**TASK PROMPT**
For every line in the entries that contains "which", show the whole line.

● ● ● ● ●

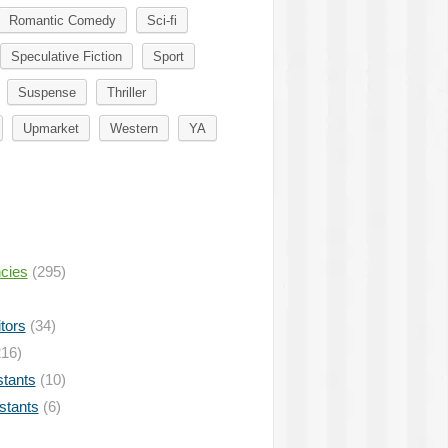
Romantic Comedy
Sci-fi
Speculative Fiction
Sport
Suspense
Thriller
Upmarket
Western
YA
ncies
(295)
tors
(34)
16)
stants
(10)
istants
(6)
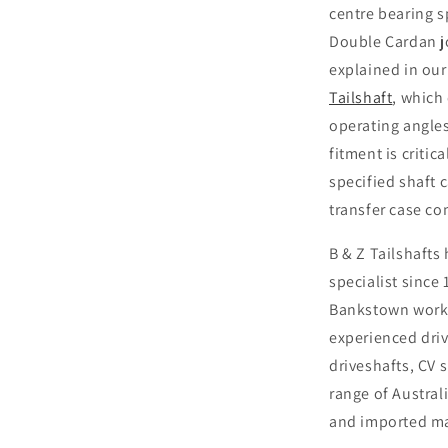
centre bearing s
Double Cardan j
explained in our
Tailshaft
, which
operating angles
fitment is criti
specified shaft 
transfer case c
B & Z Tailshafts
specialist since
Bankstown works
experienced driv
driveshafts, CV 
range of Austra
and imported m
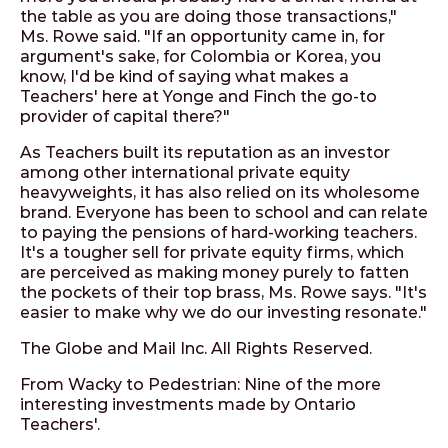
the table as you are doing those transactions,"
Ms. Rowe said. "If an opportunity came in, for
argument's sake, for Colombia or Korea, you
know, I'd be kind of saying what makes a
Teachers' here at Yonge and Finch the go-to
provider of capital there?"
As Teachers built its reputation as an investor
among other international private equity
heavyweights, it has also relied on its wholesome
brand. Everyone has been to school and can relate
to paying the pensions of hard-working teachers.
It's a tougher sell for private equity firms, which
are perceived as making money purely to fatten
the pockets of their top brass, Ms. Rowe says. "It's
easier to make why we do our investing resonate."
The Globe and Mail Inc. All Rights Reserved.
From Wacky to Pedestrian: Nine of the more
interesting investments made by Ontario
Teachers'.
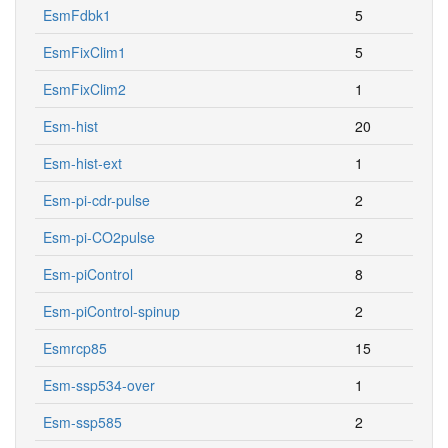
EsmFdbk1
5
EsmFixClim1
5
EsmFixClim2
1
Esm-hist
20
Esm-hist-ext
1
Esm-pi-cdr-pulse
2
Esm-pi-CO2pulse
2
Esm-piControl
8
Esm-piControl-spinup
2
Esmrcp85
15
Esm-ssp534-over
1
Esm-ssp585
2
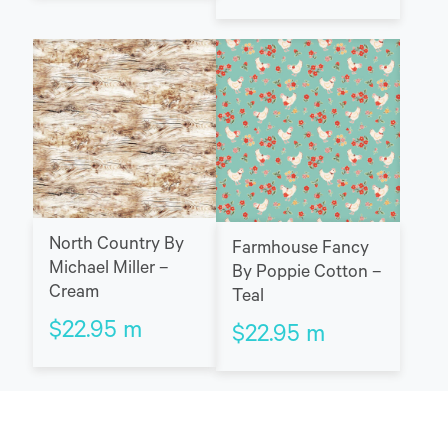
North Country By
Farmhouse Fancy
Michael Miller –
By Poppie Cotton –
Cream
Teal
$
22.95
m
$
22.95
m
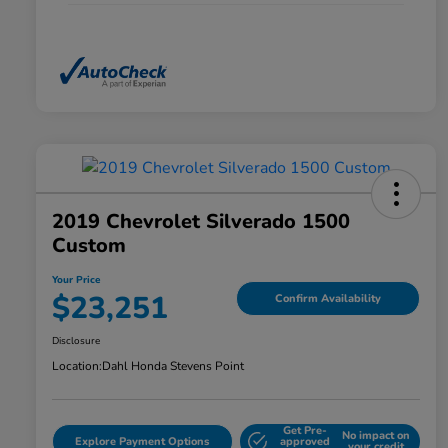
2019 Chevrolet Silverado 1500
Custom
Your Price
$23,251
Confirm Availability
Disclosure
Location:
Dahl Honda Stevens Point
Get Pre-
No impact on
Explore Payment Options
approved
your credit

● ● ● ● ●

**WRITTEN ANSWER**
, which
It's a tougher sell for private equity firms, which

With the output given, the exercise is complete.